### [INSTRUCTIONS TO FOLLOW]
Across the material below, how many lines contain the word "Balıkesir"? Give only the number.

Segment Start: DATASET ENTRIES

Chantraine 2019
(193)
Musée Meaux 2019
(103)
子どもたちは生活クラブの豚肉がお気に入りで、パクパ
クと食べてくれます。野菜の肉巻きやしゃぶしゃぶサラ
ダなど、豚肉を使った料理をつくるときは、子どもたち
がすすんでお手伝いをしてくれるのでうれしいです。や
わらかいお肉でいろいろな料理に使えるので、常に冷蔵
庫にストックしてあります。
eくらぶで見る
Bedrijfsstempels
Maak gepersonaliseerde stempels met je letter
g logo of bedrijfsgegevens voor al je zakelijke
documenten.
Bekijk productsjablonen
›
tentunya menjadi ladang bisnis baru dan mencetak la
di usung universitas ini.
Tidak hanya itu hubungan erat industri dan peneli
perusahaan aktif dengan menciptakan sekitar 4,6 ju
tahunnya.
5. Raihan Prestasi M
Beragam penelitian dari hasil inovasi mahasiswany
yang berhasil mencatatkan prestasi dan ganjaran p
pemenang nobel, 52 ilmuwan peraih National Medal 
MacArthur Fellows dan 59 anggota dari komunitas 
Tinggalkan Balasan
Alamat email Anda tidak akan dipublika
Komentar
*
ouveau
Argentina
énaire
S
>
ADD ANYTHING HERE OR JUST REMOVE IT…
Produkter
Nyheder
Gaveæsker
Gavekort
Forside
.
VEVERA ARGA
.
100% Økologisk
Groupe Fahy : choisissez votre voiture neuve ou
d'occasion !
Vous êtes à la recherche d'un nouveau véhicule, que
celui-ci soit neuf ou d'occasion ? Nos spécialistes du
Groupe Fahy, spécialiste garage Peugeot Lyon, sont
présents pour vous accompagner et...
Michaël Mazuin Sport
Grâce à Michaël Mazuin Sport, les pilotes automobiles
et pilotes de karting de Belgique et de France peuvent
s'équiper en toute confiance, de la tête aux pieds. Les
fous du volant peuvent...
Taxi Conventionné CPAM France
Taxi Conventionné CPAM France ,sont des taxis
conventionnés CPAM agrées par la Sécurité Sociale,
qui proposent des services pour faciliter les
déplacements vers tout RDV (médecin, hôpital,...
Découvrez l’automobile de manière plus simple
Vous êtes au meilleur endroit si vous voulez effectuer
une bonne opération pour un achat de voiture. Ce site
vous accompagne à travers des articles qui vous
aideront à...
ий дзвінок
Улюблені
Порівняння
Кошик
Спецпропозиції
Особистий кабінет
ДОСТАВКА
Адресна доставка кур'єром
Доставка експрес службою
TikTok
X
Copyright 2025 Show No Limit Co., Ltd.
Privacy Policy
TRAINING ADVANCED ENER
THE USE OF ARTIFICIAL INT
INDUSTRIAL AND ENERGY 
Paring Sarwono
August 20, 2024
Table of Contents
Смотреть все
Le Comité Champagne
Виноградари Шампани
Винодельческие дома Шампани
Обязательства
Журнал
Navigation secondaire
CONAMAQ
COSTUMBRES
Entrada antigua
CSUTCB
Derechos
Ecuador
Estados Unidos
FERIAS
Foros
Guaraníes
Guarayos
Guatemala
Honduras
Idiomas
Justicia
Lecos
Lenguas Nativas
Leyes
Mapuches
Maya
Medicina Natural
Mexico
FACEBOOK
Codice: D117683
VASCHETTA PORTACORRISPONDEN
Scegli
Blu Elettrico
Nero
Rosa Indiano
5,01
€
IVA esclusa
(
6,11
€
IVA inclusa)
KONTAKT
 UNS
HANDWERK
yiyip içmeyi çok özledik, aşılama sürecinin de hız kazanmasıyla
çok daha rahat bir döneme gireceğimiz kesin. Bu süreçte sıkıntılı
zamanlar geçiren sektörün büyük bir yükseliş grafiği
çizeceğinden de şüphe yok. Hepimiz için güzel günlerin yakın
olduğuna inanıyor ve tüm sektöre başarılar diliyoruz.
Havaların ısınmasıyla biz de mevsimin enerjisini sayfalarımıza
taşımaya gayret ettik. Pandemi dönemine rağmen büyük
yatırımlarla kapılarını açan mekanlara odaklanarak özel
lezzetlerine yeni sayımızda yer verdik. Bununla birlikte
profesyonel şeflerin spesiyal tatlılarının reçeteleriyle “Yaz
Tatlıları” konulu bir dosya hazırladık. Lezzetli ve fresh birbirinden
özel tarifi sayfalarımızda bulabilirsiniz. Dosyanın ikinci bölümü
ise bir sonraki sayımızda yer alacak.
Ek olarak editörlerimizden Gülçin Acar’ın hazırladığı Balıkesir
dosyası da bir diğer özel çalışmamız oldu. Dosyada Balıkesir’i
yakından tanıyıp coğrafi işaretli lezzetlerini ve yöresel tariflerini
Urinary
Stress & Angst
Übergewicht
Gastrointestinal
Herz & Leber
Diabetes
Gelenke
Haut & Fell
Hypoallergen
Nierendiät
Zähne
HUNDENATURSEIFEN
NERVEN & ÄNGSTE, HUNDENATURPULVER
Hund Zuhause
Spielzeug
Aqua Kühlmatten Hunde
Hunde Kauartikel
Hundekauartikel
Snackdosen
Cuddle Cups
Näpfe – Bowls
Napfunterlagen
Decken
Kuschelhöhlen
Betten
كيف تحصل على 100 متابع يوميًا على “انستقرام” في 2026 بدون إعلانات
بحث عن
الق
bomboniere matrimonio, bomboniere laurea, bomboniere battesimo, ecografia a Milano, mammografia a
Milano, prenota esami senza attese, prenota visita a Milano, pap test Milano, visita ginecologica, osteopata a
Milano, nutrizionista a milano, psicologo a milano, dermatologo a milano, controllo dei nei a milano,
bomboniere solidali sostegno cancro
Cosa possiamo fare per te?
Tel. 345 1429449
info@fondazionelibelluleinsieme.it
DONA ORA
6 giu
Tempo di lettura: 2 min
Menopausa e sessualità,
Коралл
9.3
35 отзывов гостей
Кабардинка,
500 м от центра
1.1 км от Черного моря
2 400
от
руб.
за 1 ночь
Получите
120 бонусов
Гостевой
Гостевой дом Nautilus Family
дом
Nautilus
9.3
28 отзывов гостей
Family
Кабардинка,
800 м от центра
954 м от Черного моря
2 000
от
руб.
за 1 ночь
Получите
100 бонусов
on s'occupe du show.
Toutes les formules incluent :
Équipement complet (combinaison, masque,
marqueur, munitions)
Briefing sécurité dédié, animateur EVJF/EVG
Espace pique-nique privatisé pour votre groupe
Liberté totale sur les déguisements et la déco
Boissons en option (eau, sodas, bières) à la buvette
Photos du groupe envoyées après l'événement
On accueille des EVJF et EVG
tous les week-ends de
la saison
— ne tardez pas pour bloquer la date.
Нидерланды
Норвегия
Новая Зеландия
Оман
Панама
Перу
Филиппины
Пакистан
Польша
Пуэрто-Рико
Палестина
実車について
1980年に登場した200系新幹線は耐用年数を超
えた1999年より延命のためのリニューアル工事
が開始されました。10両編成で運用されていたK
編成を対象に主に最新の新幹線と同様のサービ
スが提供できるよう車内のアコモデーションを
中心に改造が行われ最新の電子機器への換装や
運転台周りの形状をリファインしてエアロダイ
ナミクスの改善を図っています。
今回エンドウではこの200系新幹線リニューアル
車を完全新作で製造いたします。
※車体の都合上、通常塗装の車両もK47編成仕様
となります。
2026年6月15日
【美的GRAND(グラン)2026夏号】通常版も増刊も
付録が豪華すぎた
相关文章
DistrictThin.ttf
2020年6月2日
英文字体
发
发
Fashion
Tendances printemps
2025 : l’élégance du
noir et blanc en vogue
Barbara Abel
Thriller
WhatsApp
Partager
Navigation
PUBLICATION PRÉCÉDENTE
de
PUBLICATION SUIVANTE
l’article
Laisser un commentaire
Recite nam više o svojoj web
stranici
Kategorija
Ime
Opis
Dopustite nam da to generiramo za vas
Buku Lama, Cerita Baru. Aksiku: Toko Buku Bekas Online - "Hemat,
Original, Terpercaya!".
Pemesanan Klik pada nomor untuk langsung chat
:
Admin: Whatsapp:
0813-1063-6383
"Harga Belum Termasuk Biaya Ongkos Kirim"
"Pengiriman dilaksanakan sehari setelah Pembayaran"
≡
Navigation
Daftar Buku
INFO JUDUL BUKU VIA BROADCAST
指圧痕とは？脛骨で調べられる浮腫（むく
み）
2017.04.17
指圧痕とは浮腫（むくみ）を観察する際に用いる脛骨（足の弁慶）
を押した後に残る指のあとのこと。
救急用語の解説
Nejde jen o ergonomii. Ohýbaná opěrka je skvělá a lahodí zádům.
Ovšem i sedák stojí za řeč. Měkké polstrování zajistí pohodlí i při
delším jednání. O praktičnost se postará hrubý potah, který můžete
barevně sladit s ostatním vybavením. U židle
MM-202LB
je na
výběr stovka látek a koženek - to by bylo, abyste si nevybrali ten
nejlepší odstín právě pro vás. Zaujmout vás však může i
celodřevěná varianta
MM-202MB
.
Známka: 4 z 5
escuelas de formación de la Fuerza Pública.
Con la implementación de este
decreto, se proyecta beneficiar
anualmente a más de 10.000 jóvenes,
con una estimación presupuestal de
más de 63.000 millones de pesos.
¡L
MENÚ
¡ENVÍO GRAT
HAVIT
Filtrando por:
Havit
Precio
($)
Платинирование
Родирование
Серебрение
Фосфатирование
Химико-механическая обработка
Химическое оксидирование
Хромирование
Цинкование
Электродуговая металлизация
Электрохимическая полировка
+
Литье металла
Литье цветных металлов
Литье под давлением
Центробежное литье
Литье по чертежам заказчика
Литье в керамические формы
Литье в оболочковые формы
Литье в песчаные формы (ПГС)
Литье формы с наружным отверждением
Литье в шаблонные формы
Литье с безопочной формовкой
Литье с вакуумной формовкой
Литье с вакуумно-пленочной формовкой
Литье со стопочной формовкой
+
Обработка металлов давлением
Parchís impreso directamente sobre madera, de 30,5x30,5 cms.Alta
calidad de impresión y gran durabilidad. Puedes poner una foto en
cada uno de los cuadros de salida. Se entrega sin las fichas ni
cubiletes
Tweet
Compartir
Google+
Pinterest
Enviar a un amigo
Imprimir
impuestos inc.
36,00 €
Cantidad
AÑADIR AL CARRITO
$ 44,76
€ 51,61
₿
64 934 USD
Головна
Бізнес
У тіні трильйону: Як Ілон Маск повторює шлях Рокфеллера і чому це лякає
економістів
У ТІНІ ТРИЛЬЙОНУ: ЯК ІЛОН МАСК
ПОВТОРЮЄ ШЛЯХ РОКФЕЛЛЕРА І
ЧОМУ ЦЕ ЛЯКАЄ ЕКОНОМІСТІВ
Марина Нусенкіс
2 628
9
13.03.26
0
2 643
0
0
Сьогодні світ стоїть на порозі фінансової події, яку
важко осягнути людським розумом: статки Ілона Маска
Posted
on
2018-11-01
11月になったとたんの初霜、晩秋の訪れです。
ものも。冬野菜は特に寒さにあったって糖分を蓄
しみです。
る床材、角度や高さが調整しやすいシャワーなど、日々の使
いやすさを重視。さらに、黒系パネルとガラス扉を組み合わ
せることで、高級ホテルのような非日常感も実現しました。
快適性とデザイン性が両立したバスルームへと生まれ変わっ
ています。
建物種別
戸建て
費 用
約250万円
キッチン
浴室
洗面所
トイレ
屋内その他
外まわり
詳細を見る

Segment End: DATASET ENTRIES

### [EXERCISE OUTPUT]
2